Tuesday, May 3, 2016

The End of the Worlds

Practical Applications of Multiverse Theory, by Nick Scott and Noa Gavin, doesn't know exactly what kind of book it wants to be.

Scott Simmons is an awkward high school student who hangs out with a group of social outcasts--specifically several nerds plus an enormous guy named Ted who doesn't speak except to say "Hey, man" occasionally. For the most part Scott tries to just lay low and appear invisible to his classmates, hoping in this way to survive and eventually escape from his school.

Davey Burgess -- a name Scott thinks sounds like "something the movie Juno threw up"--is Scott's arch nemesis and near polar opposite. She's cute, the captain of the cheerleader squad and seeks out as much attention as the school will give her. She is also mean, relentlessly ambitious and has her sights set on becoming homecoming queen. She hates Scott as much as he hates her.

Yet, the two keep running into one another.

It all begins, as Scott describes, with a Dr. Pepper can that is somehow incorrectly filled with Hi-C. Scott manages to spill it on Davey's 80s spirit day t-shirt. This is the first and most innocuous of a number of strange occurrences that lead the two characters to an understanding that the universe as we know it is coming apart at the seams. Initially only Davey and Scott can see what's happening. For example, Scott's friends become lizards, try to eat him and then return to being human. And Davey's biology specimen frog comes to life and pleads with her to not cut it up.

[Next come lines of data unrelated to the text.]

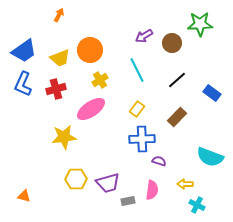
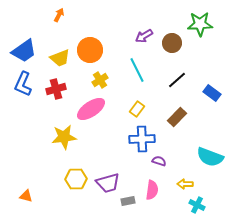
orange triangle: moved 2 px right
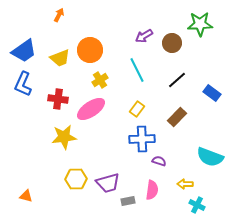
red cross: moved 2 px right, 10 px down; rotated 24 degrees clockwise
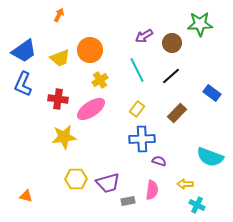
black line: moved 6 px left, 4 px up
brown rectangle: moved 4 px up
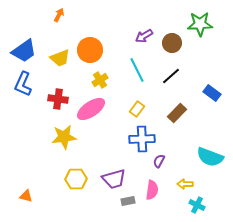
purple semicircle: rotated 80 degrees counterclockwise
purple trapezoid: moved 6 px right, 4 px up
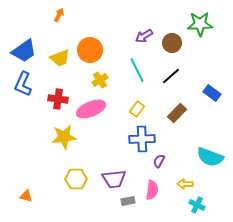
pink ellipse: rotated 12 degrees clockwise
purple trapezoid: rotated 10 degrees clockwise
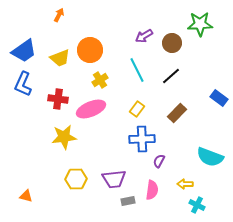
blue rectangle: moved 7 px right, 5 px down
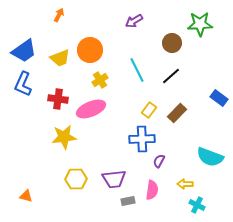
purple arrow: moved 10 px left, 15 px up
yellow rectangle: moved 12 px right, 1 px down
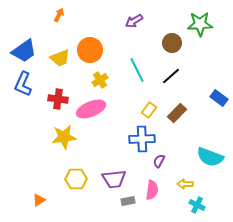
orange triangle: moved 13 px right, 4 px down; rotated 48 degrees counterclockwise
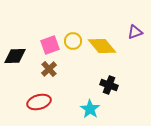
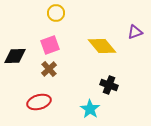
yellow circle: moved 17 px left, 28 px up
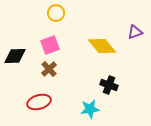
cyan star: rotated 30 degrees clockwise
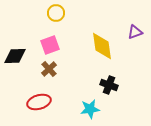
yellow diamond: rotated 32 degrees clockwise
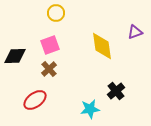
black cross: moved 7 px right, 6 px down; rotated 30 degrees clockwise
red ellipse: moved 4 px left, 2 px up; rotated 20 degrees counterclockwise
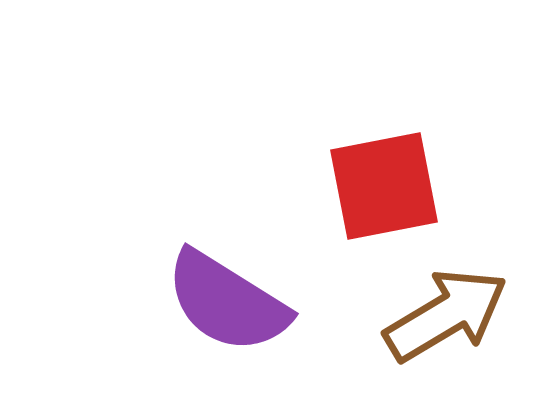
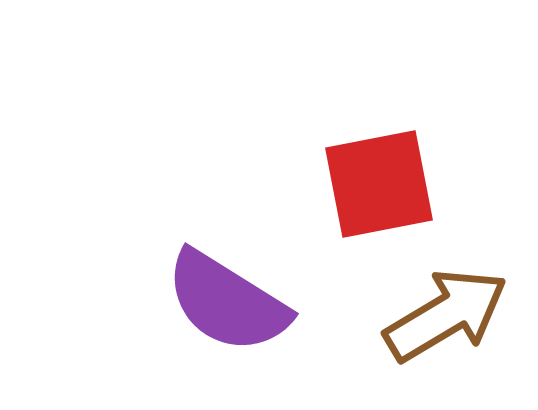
red square: moved 5 px left, 2 px up
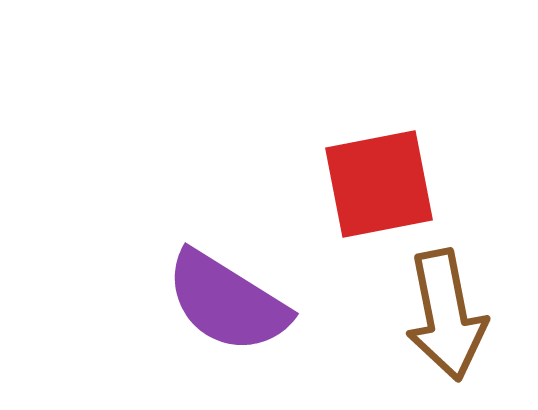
brown arrow: rotated 110 degrees clockwise
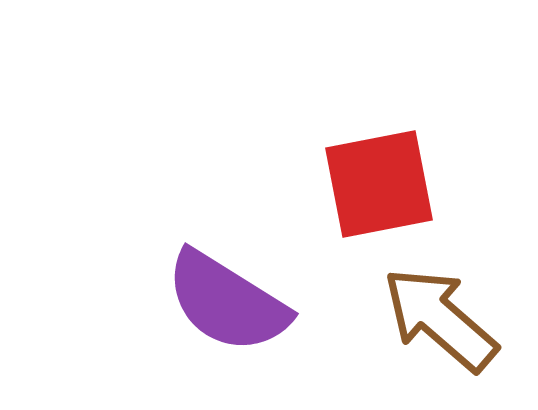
brown arrow: moved 6 px left, 4 px down; rotated 142 degrees clockwise
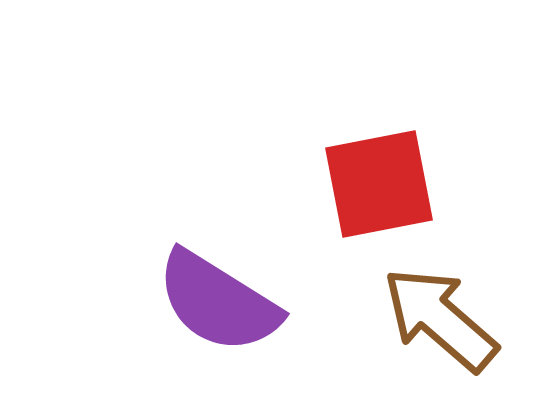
purple semicircle: moved 9 px left
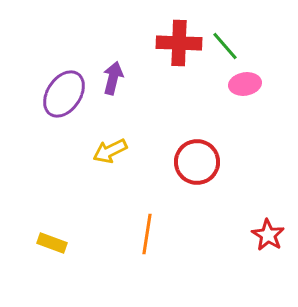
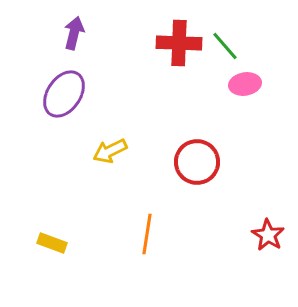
purple arrow: moved 39 px left, 45 px up
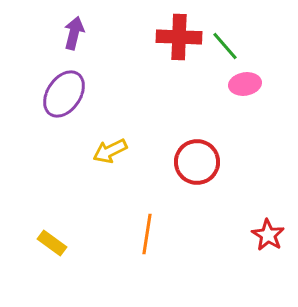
red cross: moved 6 px up
yellow rectangle: rotated 16 degrees clockwise
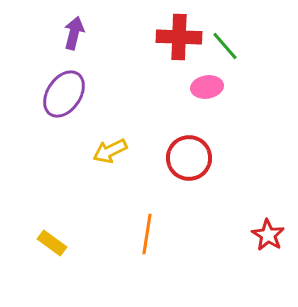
pink ellipse: moved 38 px left, 3 px down
red circle: moved 8 px left, 4 px up
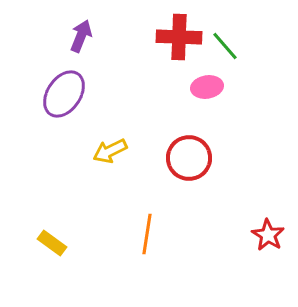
purple arrow: moved 7 px right, 3 px down; rotated 8 degrees clockwise
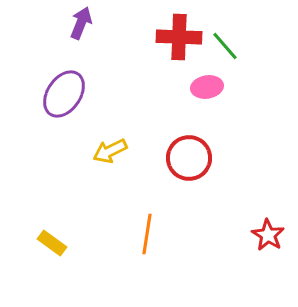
purple arrow: moved 13 px up
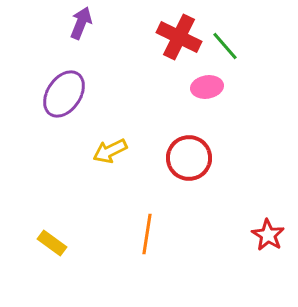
red cross: rotated 24 degrees clockwise
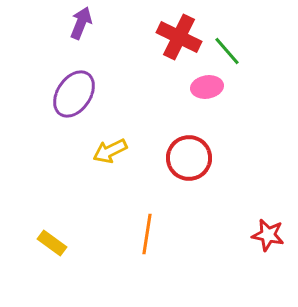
green line: moved 2 px right, 5 px down
purple ellipse: moved 10 px right
red star: rotated 20 degrees counterclockwise
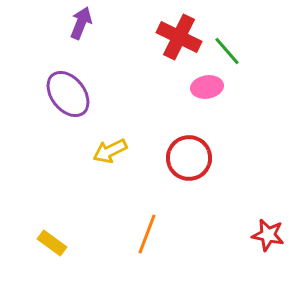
purple ellipse: moved 6 px left; rotated 72 degrees counterclockwise
orange line: rotated 12 degrees clockwise
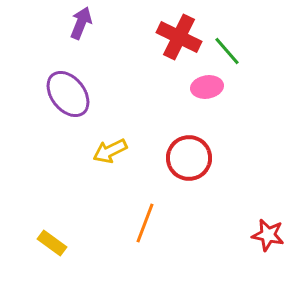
orange line: moved 2 px left, 11 px up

After days of denial the two come to realize something is seriously wrong with the school as they slip in and out of realities populated by lizards, monsters, robots and sexy cannibalistic teenage girls who want nothing more than to mate with Scott before they consume him.

The book, written by two aspiring comedians and published through the crowd-driven Inkshares project, is a hilarious send up of high school life. As the point-of-view jumps between Scott and Davey, readers get powerful and funny doses of the desires and anxieties of kids across the adolescent social spectrum.

The book's sci-fi vision is a little incomplete. As alternative universes collapse in on Davey and Scott, nearly reality universe besides our own is excessively violent. Scott notices this and asks, "Why is everything trying to kill me?" It's a good question, but the answer is never given, or even investigated.

Still, this is a humorous book and you're not supposed to take the sci-fi too seriously. The writers exploit the violence for slapstick and other humor. As a humor piece, though, the story also wavers a bit. At one point when a few extraneous cheerleaders are killed off by multidimensional monsters, our heroes respond with dead-pan remarks. Later, readers are expected to feel for them as if they've suffered through genuine trauma.

The inconsistency in tone is off-putting but forgivable. The authors want as much out of their story as possible and maybe they end up reaching just a little too far. Better than not reaching far enough.

I've been provided with a time-limited eBook version of this text for review purposes.